* _Task details_
All lines from the one containing "tarihten beri, ABD" to the end of the entries below should be output exactly as they appear. No other lines should be output.

* _Supplied records_
========================
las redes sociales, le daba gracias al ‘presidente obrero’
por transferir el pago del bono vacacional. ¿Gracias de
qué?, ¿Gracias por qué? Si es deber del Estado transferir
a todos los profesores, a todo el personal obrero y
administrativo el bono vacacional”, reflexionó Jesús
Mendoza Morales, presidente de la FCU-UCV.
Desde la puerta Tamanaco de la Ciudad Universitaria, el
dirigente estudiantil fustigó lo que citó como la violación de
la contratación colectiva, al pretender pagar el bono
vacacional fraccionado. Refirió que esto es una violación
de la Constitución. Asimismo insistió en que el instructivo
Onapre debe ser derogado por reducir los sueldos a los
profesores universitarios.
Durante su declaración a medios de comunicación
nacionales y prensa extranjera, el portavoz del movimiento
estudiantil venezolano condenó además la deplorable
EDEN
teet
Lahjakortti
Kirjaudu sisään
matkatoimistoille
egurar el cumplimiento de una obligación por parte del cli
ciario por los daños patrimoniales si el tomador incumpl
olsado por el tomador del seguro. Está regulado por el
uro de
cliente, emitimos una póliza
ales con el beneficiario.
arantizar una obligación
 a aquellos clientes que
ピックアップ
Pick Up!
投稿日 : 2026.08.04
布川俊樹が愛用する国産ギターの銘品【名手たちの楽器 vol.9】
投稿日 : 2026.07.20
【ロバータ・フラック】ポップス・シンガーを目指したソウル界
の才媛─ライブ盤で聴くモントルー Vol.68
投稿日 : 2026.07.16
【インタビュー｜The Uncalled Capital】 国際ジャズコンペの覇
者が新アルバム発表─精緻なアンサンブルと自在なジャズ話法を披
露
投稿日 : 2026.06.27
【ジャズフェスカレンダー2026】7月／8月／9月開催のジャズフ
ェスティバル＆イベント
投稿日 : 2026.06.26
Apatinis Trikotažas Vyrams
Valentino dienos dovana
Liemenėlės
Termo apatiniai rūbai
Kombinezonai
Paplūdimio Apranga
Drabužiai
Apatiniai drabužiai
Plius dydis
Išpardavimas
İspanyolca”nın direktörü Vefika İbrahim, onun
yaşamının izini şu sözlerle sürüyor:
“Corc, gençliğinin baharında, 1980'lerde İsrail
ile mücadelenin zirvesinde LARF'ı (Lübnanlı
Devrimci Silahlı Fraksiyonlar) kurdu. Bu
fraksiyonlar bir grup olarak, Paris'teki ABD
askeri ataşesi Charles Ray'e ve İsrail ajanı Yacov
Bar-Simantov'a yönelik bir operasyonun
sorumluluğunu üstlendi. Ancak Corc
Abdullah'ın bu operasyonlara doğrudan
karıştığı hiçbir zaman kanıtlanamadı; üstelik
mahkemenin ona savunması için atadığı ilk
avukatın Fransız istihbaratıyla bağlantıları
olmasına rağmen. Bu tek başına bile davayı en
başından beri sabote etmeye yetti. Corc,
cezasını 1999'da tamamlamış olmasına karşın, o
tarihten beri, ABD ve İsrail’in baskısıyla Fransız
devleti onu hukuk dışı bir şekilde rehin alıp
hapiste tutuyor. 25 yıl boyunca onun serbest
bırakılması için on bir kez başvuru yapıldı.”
========================
* _Answer below_
tarihten beri, ABD ve İsrail’in baskısıyla Fransız
devleti onu hukuk dışı bir şekilde rehin alıp
hapiste tutuyor. 25 yıl boyunca onun serbest
bırakılması için on bir kez başvuru yapıldı.”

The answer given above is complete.